Scientists using data from the Atacama Cosmology Telescope in Chile have made a detailed map of dark matter’s distribution across a quarter of the sky.
The map shows regions the distribution of mass extending essentially as far we can see back in time; it uses the cosmic microwave background as a backdrop for the dark matter portrait. The team’s research will be presented at the Future Science with CMB x LSS conference in Kyoto, Japan.
“We have mapped the invisible dark matter across the sky to the largest distances, and clearly see features of this invisible world that are hundreds of millions of light-years across,” said Blake Sherwin, a cosmologist at the University of Cambridge, in a Princeton University release. “It looks just as our theories predict.”
the only way dark matter is observed is indirectly, in the way its gravitational effects are observed at large scales. Enter the Atacama Cosmology Telescope, which more precisely dated the universe in 2021. The telescope’s map builds on a map of the universe’s matter released earlier this year, which was produced using data from the Dark Energy Survey and the South Pole Telescope. That map upheld previous estimations of the ratio of ordinary matter to dark matter and found that the distribution of the matter was less clumpy than previously thought.
The new map homes in on a lingering concern of Einstein’s general relativity: how the most massive objects in the universe, like supermassive black holes, bend light from more distant sources.

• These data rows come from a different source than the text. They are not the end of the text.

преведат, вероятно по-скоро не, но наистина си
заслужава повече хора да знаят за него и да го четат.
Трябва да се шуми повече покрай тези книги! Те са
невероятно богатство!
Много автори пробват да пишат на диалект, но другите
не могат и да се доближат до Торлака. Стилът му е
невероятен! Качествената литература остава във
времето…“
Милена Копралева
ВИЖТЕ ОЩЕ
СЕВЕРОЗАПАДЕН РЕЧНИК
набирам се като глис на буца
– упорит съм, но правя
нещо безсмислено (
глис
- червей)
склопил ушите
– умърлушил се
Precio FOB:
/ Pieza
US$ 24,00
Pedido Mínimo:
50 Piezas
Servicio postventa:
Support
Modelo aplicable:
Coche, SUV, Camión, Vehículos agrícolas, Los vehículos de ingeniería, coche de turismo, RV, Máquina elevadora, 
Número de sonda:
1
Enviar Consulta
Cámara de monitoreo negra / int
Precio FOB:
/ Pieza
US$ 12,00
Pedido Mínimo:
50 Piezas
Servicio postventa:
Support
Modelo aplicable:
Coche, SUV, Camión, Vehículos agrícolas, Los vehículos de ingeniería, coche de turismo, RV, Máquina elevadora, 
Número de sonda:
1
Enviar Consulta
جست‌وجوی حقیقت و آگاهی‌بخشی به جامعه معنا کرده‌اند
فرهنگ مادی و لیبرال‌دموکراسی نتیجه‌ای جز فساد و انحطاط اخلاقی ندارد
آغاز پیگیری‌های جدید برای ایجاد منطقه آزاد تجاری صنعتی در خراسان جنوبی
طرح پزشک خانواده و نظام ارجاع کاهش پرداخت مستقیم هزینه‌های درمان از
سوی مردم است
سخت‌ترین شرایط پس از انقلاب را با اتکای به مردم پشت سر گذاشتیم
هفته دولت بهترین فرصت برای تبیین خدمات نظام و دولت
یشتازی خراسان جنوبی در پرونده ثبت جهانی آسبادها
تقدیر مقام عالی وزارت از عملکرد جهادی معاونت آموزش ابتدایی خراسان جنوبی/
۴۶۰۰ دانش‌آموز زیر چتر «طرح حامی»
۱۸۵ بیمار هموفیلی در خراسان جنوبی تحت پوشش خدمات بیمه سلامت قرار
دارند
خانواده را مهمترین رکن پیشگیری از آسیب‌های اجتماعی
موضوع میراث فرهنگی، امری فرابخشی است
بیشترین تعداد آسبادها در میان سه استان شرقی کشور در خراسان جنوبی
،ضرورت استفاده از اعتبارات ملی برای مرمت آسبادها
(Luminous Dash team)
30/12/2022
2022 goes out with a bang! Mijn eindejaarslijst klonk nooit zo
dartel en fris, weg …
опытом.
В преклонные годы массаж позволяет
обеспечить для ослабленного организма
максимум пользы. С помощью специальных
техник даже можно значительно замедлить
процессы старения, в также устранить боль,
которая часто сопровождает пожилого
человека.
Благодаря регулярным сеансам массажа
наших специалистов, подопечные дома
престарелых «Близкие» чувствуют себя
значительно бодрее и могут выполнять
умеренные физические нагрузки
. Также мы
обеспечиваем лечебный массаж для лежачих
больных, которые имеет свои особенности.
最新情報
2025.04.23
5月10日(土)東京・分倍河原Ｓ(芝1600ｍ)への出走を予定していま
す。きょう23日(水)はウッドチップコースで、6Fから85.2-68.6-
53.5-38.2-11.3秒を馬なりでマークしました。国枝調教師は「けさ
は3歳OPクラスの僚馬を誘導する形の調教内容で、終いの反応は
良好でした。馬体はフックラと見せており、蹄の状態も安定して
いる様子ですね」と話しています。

One such source is the cosmic microwave background, the most ancient detectable light, which radiates from the aftermath of the Big Bang.
The researchers effectively used the background as a backlight, to illuminate regions of greater density in the universe.
“It’s a bit like silhouetting, but instead of just having black in the silhouette, you have texture and lumps of dark matter, as if the light were streaming through a fabric curtain that had lots of knots and bumps in it,” said Suzanne Staggs, director of the Atacama Cosmology Telescope and a physicist at Princeton, in the university release.
“The famous blue and yellow CMB image is a snapshot of what the universe was like in a single epoch, about 13 billion years ago, and now this is giving us the information about all the epochs since,” Staggs added.
The recent analysis suggests that the dark matter was lumpy enough to fit with the standard model of cosmology, which relies on Einstein’s theory of gravity.
Eric Baxter, an astronomer at the University of Hawai’i and a co-author of the research that resulted in the February dark matter map, told Gizmodo in an email that his team’s map was sensitive to low-redshifts (meaning close by, in the more recent universe). On the other hand, the newer map focuses exclusively on the lensing of the cosmic microwave background, meaning higher redshifts and a more sweeping scale.
“Said another way, our measurements and the new ACT measurements are probing somewhat different (and complementary) aspects of the matter distribution,” Baxter said. “Thus, rather than contradicting our previous results, the new results may be providing an important new piece of the puzzle about possible discrepancies with our standard cosmological model.”
“Perhaps the Universe is less lumpy than expected on small scales and at recent times (i.e. the regime probed by our analysis), but is consistent with expectations at earlier times and at larger scales,” Baxter added.
New instruments should help tease out the matter distribution of the universe. An upcoming telescope at the Simons Observatory in the Atacama is set to begin operations in 2024 and will map the sky nearly 10 times faster than the Atacama Cosmology Telescope, according to the Princeton release.